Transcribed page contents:
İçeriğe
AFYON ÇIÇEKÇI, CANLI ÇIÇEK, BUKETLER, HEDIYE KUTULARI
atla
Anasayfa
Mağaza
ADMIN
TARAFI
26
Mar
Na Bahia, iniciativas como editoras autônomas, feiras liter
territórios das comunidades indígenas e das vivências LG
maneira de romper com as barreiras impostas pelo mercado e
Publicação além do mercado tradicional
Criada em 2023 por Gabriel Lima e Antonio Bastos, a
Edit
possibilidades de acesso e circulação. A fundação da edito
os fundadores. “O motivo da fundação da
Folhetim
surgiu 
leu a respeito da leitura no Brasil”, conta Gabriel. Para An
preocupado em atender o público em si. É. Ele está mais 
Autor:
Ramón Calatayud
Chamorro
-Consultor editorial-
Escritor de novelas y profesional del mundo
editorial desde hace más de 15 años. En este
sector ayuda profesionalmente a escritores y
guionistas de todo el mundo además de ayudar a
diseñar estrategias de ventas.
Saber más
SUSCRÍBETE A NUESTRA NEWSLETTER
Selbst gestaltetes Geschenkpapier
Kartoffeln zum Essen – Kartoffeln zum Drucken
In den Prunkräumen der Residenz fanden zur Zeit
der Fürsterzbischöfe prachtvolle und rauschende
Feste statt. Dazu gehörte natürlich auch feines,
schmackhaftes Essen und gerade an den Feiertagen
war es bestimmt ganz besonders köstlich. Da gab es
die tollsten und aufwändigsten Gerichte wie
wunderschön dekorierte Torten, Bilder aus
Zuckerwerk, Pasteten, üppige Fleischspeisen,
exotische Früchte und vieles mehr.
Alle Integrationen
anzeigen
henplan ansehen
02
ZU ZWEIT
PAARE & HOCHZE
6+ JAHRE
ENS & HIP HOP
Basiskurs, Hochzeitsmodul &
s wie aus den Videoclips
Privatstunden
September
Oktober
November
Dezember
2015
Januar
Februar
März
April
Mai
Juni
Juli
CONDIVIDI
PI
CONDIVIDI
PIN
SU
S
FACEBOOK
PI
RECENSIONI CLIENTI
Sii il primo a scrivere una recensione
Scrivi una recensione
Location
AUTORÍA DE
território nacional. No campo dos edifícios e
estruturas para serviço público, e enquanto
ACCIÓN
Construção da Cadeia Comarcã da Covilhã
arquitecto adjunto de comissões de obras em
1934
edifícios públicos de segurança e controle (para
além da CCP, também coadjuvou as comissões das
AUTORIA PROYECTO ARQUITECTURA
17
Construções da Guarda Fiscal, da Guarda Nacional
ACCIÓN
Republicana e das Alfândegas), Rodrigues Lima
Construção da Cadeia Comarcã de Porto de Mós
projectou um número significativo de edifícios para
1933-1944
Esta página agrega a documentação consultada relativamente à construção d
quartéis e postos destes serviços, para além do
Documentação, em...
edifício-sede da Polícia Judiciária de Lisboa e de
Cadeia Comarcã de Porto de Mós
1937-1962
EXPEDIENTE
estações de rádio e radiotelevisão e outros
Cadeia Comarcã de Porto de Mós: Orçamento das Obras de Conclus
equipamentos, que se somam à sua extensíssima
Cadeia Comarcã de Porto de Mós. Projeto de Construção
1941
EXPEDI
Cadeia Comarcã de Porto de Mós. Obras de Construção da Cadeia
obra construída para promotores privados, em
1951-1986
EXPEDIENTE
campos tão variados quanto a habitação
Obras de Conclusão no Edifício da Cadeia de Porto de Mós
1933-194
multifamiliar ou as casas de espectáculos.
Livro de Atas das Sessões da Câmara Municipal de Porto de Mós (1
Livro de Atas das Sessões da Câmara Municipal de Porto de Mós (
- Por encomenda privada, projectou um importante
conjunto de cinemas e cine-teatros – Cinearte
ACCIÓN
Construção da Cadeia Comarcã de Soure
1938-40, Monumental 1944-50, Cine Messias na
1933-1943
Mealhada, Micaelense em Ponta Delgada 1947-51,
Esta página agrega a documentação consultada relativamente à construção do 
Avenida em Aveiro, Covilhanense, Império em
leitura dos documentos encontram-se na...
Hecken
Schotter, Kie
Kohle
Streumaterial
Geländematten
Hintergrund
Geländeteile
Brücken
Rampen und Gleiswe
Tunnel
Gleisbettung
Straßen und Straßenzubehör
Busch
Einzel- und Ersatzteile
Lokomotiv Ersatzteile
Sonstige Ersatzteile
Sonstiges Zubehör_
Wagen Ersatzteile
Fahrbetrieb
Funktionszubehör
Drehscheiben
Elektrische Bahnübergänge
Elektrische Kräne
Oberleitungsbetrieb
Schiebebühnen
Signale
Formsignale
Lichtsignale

* [Task instructions]: If a line in the records above has the word "consultada", copy it.

* [Answer area]:
Esta página agrega a documentação consultada relativamente à construção d
Esta página agrega a documentação consultada relativamente à construção do 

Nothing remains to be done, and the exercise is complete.